Shareholders’ equity as of September 30, 2004 increased $1.7 million, or 7%, to $27.5 million up from $25.7 million as of December 31, 2003. This increase was the result of earnings during the first nine months of $2.5 million somewhat offset by a $386 thousand decline in accumulated other comprehensive income and payment in May of a $456 thousand cash dividend. The accumulated other comprehensive losses at September 30, 2004, were the result of the adverse affects of the rising interest rate environment on the market value of the Bank’s available-for-sale investment portfolio. Management believes that these accumulated other comprehensive losses are not permanent and will reverse over time as these shorter-term securities approach maturity.

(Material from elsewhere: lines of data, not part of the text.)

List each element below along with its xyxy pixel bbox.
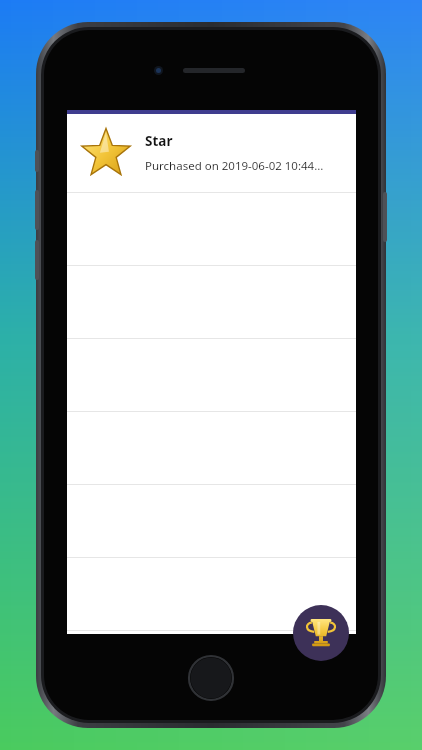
button[interactable]: Achievements — [293, 605, 349, 661]
button[interactable] — [67, 558, 356, 631]
button[interactable]: Star — [67, 114, 356, 193]
staticText: Purchased on 2019-06-02 10:44… — [145, 158, 324, 174]
staticText: Star — [145, 132, 173, 150]
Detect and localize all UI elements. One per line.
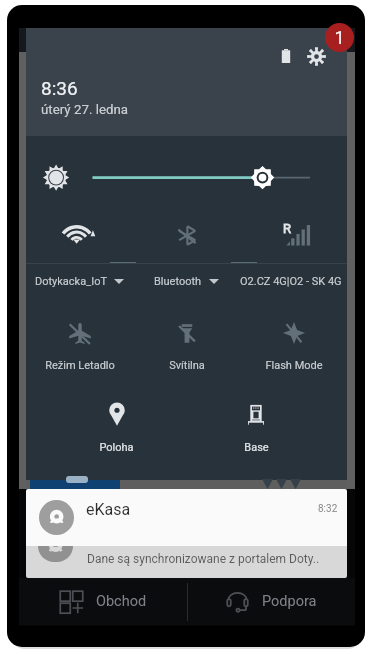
button[interactable]: 1 notification: [325, 23, 354, 52]
staticText: Dane są synchronizowane z portalem Doty.…: [87, 552, 320, 566]
staticText: Režim Letadlo: [45, 359, 115, 372]
button[interactable]: O2.CZ 4G|O2 - SK 4G: [240, 269, 347, 293]
staticText: eKasa: [86, 500, 131, 519]
staticText: Poloha: [99, 441, 134, 454]
staticText: 8:36: [41, 77, 78, 99]
button[interactable]: eKasa: [26, 489, 347, 546]
button[interactable]: Dane są synchronizowane z portalem Doty.…: [26, 546, 347, 578]
staticText: 1: [334, 27, 345, 48]
button[interactable]: Dotykacka_IoT: [26, 269, 133, 293]
button[interactable]: Brightness: [26, 156, 347, 199]
staticText: Base: [244, 441, 269, 454]
button[interactable]: Režim Letadlo: [26, 322, 133, 374]
staticText: R: [283, 221, 292, 236]
staticText: Dotykacka_IoT: [35, 275, 107, 288]
staticText: Svítilna: [169, 359, 205, 372]
button[interactable]: Bluetooth: [133, 269, 240, 293]
staticText: Flash Mode: [265, 359, 323, 372]
button[interactable]: Flash Mode: [240, 322, 347, 374]
button[interactable]: Bluetooth off: [133, 206, 240, 264]
button[interactable]: Wi-Fi: [26, 206, 133, 264]
staticText: Obchod: [96, 593, 147, 610]
button[interactable]: Svítilna: [133, 322, 240, 374]
staticText: 8:32: [318, 503, 338, 515]
button[interactable]: Battery: [281, 49, 291, 63]
button[interactable]: Settings: [307, 47, 326, 66]
button[interactable]: Obchod: [19, 578, 187, 625]
button[interactable]: Mobile signal: [240, 206, 347, 264]
button[interactable]: Podpora: [187, 578, 355, 625]
staticText: úterý 27. ledna: [41, 102, 129, 118]
staticText: Bluetooth: [154, 275, 202, 288]
button[interactable]: Base: [186, 404, 326, 456]
button[interactable]: Poloha: [47, 404, 186, 456]
staticText: O2.CZ 4G|O2 - SK 4G: [240, 275, 342, 288]
staticText: Podpora: [262, 593, 317, 610]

The Company and the Bank are subject to certain regulatory capital requirements administered by the Board of Governors of the Federal Reserve System and the Federal Deposit Insurance Corporation (FDIC). Failure to meet these minimum capital requirements can initiate certain mandatory, and possibly additional discretionary, actions by regulators that, if undertaken, could have a direct material effect on the Company’s consolidated financial statements. Under capital adequacy guidelines and the regulatory framework for prompt corrective action, the Bank must meet specific capital guidelines that involve quantitative measures of the Bank’s assets, liabilities and certain off-balance-sheet items as calculated under regulatory accounting practices. The Company’s and the Bank’s capital amounts and classification are also subject to qualitative judgments by the regulators about components, risk weightings and other factors.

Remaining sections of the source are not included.